Fixing Africa's demographic dilemma is certainly not an easy task. The continent's population is set to double to 2.5 billion people by 2050. Studies estimate that an additional 450 million jobs are needed by 2035 to cater for young people looking for work. But with African countries already battling high unemployment rates, particularly among the youth, that looks like a distant dream.

Such figures increasingly concern European governments. They fear an upsurge in migration to Europe if young Africans do not find jobs  or opportunities to make a living at home. Since last year Germany's government has promised to increase its efforts to help foster economic growth in Africa. "It's about getting infrastructure projects up and running, to support startups and medium-sized companies so that jobs are created," Chancellor Angela Merkel said ahead of a visit by Ghanaian President Nana Akufo-Addo in February.

German companies keen to cooperate

Germany's ministry of economic affairs launched a 100 million euro ($120 million) program last year that aims to increase German African business cooperation. It includes a fund intended to assist African startups. "Startups are a real chance for Africa," Germany's then minister for economic affairs, Brigitte Zypries, told DW last year. "Especially young people are unemployed and self-employment gives them the chance to make a living."

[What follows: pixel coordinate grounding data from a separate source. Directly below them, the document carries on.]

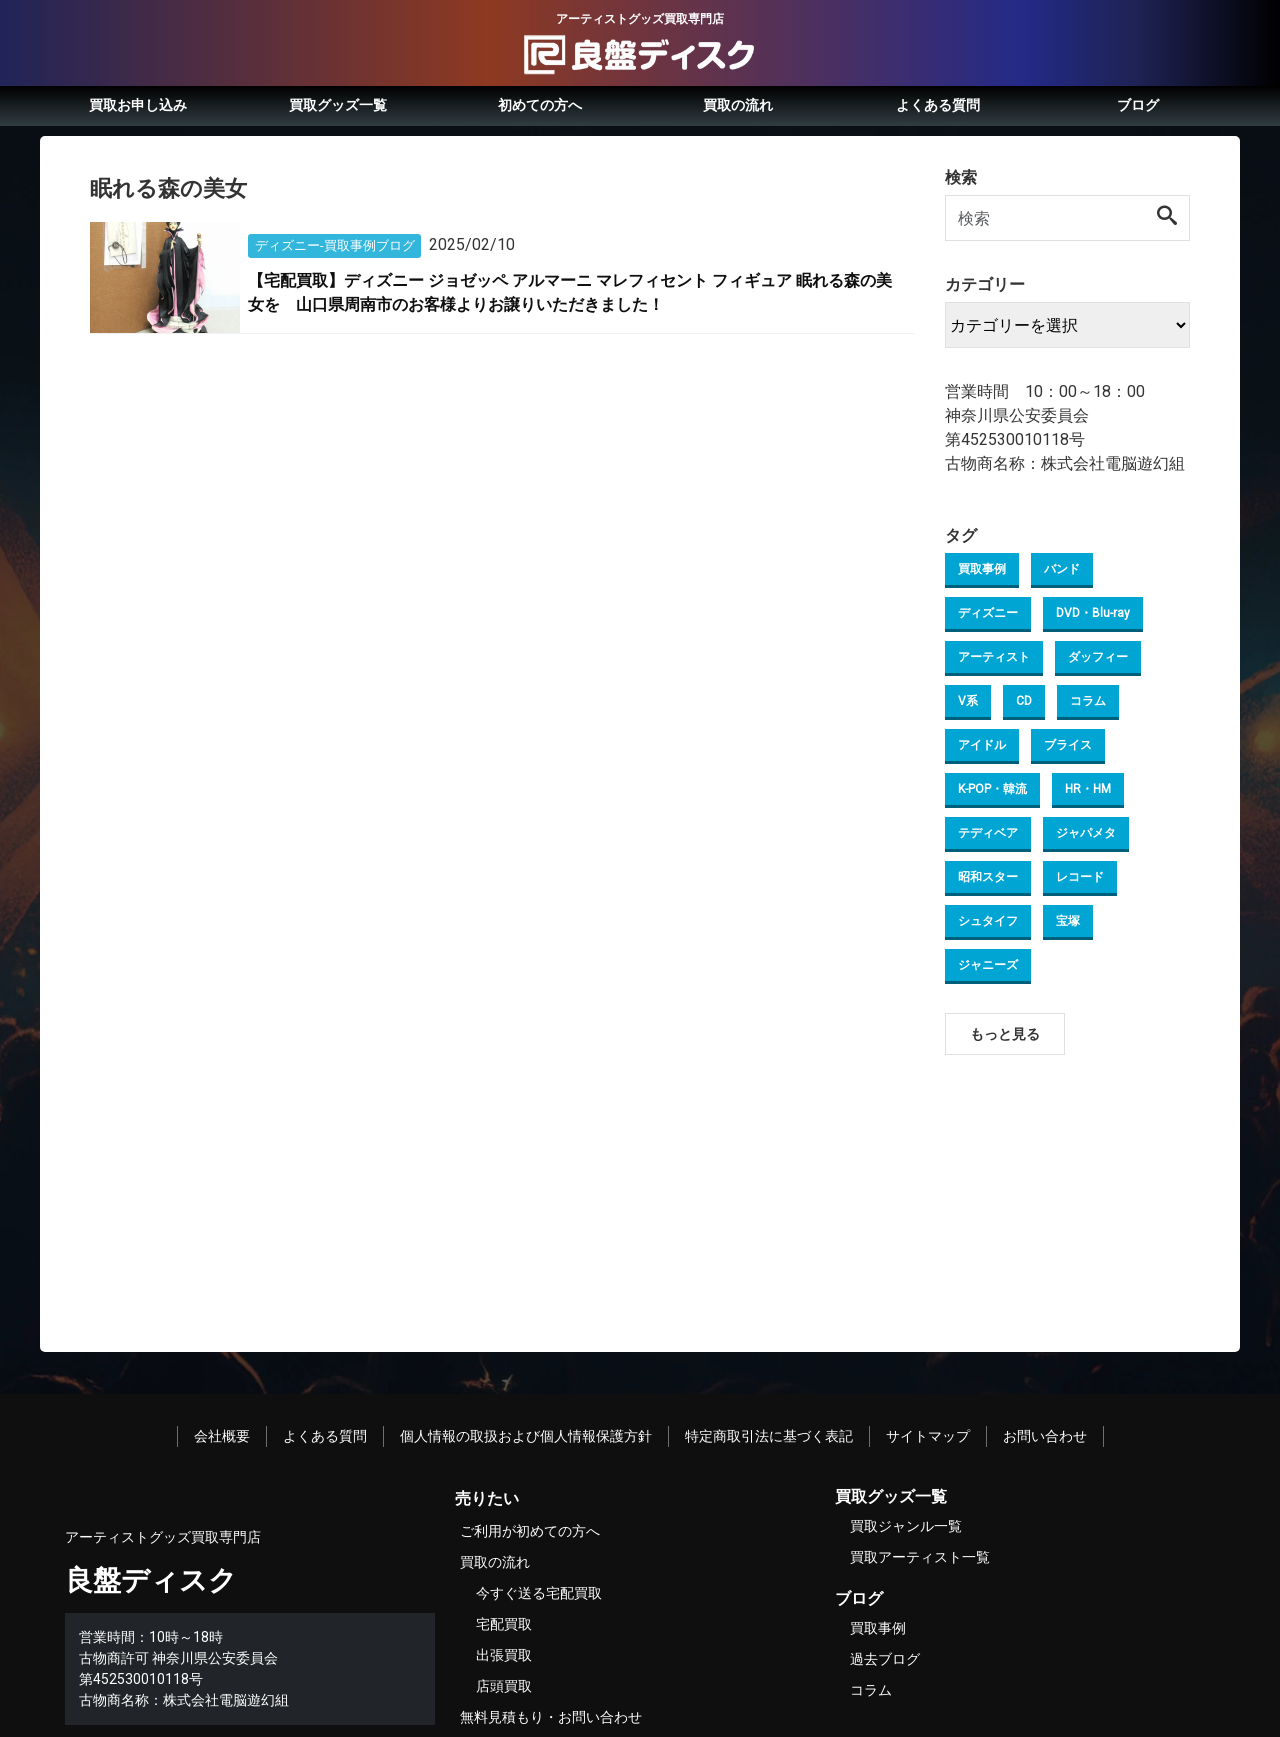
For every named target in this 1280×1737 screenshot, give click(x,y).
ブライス (1068, 745)
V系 (968, 701)
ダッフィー (1098, 657)
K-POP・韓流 (992, 789)
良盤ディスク (151, 1580)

Former economics minister Brigitte Zypries on stage opening the first "Startup Night Africa" event in October 2017
Germany's economics ministry launched a program for African startups last year

Startups are also potential business partners for German companies that want to gain a foothold on the continent. "We want to develop markets, we do not want to do everything on our own," Reinhold Festge, former CEO of Haver & Boecker told DW. The German company produces machines for the raw materials processing industry and has several subsidies in Africa. "If they are good, if they have a good business idea, if they are idealistic, we'd be happy to cooperate with them," said Festge, who's also a former chairman of the Mechanical Engineering Industry Association of Germany.

"There are specific opportunities in Africa. Africa is the only untapped market globally which is in need of economic development," Eric Yong, CEO of GreenTec Capital Partners, a German firm that invests in African startups, told DW. But business practitioners like him know that many startups have to struggle and might even fold without creating any jobs. "They have to face what we call 'The valley of death,' the moment they face the market and they have to adjust their original business model to respond to the needs of the market. That is quite difficult," Yong told DW.

Startups often lack three main ingredients

Yong says that African startups usually lack three essentials: access to technology, finance and expertise. Especially the latter is hard to get. "The level of education is generally low in Africa," says Rainer Klingholz, director of the Berlin Institute for Population and Development.

Pupils sit in a classroom in a primary school in Dar es Salaam, Tanzania
The level of education is still low in many African countries Image: DW/E. Boniphace

Research conducted by the institute last year shows serious deficits in the educational sector in Africa. In the seven countries of West Africa's Sahel region, some 70 million people still could not read and write, school enrollment rates were below 65 percent in some countries. "But even many of those that have access to some degree of education lack the skills they would need to start a company. There is hardly any training available to get the skills that are necessary, like how do I develop a business idea, how do I write a business plan, where can I look for finance?" Klingholz told DW.

He says more is needed to foster a functioning enterpreneurial culture than just starting programs helping startups. "Investments in education are necessary," Klingholz told DW. "We know that no country across the globe has ever developed without enabling access of education for a huge part of its population." But turning education systems around doesn't happen overnight —  and so it could be a long time before startups become a motor for growth and job creation, the way Western politicians hope.